French oil major TotalEnergies' CEO will discuss signing an offshore exploration contract with Syrian officials on Tuesday, he said, but added that lingering insecurity meant a return to onshore oil activities was still not a viable option.
Underscoring Patrick Pouyanne's reluctance, French President Emmanuel Macron's visit to the country, which the Total CEO was accompanying as part of a business delegation, was overshadowed by bomb attacks in the capital Damascus on Tuesday.
Prior to pulling out of Syria in 2011 due to EU sanctions, Total produced about 30,000 barrels of oil per day in the country's east, as well as some gas.
"Clearly the security situation still does not allow us to work here today," Pouyanne told journalists in Damascus.
"Today the sector is in poor condition, various groups continued producing during the conflict, but in a completely irregular way...frankly Syria is not a major oil story," he said.
Total signed a memorandum of understanding with the Syrian Petroleum Company in May to explore an offshore block in the Mediterranean.
"Syria's offshore area has never really been explored historically, so we have partnered with other companies to look into it.

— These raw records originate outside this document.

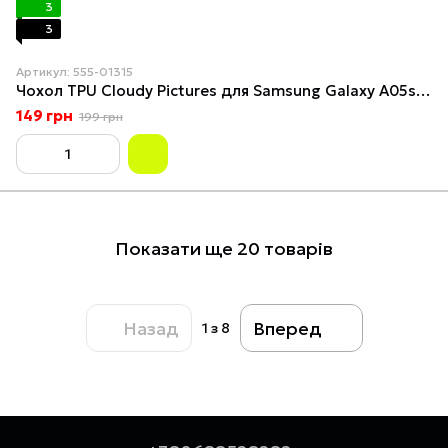
3
3
Артикул: 555-01315
Чохол TPU Cloudy Pictures для Samsung Galaxy A05s Paws
149 грн
199 грн
Показати ще 20 товарів
Назад
Вперед
1
з 8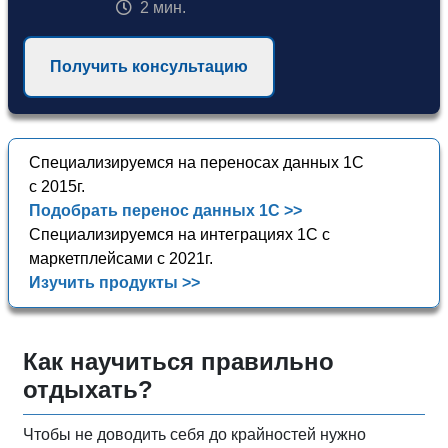
2 мин.
Получить консультацию
Специализируемся на переносах данных 1С
с 2015г.
Подобрать перенос данных 1С >>
Специализируемся на интеграциях 1С с
маркетплейсами с 2021г.
Изучить продукты >>
Как научиться правильно
отдыхать?
Чтобы не доводить себя до крайностей нужно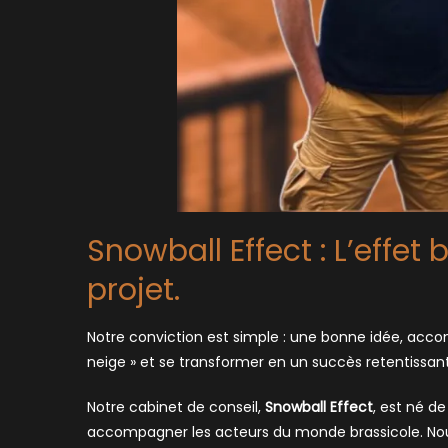
Snowball Effect : L’effet
projet.
Notre conviction est simple : une bonne idée, acc
neige » et se transformer en un succès retentissant
Notre cabinet de conseil,
Snowball Effect
, est né d
accompagner les acteurs du monde brassicole. Nou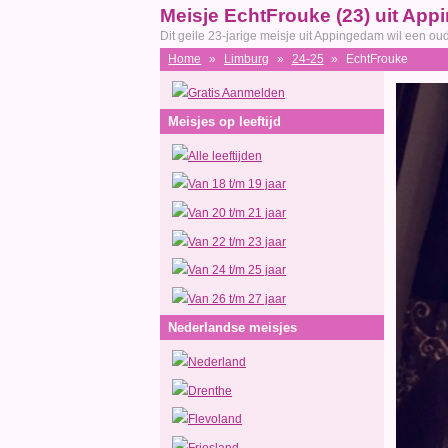
Meisje EchtFrouke (23) uit Ap
Dit geile 23-jarige meisje uit Appingedam wil een o
Home
»
Limburg
»
24-25
»
EchtFrouke
Gratis Aanmelden
Meisjes op leeftijd
Alle leeftijden
Van 18 t/m 19 jaar
Van 20 t/m 21 jaar
Van 22 t/m 23 jaar
Van 24 t/m 25 jaar
Van 26 t/m 27 jaar
Nederlandse meisjes
Nederland
Drenthe
Flevoland
Friesland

We will discuss it today with our Syrian counterparts to see whether we can move toward a contract," Pouyanne said.
"Obviously, we'd rather find oil than gas, but in the eastern Mediterranean most discoveries so far — in Cyprus and Israel, for example — have been gas," he added.

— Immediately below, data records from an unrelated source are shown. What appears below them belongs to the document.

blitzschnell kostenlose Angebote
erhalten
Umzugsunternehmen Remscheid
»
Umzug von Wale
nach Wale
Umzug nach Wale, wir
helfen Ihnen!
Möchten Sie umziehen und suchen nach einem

Total has also recently spoken about the need to build pipelines through Syria to transport oil from Iraq as an alternative to the Strait of Hormuz in the wake of the US-Israeli war with Iran.
And Pouyanne reiterated on Tuesday that projects to rebuild oil transit routes between Iraq and Syria, such as the Kirkuk-Baniyas pipeline, were the priority.
No project site visits were planned for Total during the daylong trip, the CEO said, because the terrain was not safe enough to send teams in.
"We need to give the government time to establish control over the country, we also have to be realistic with a country emerging from 15 years of civil war. We need patience, this will be part of our discussions," he said.
Pouyanne was speaking shortly before the bomb attacks. A Total press representative declined to comment on whether his schedule had been affected by the incident.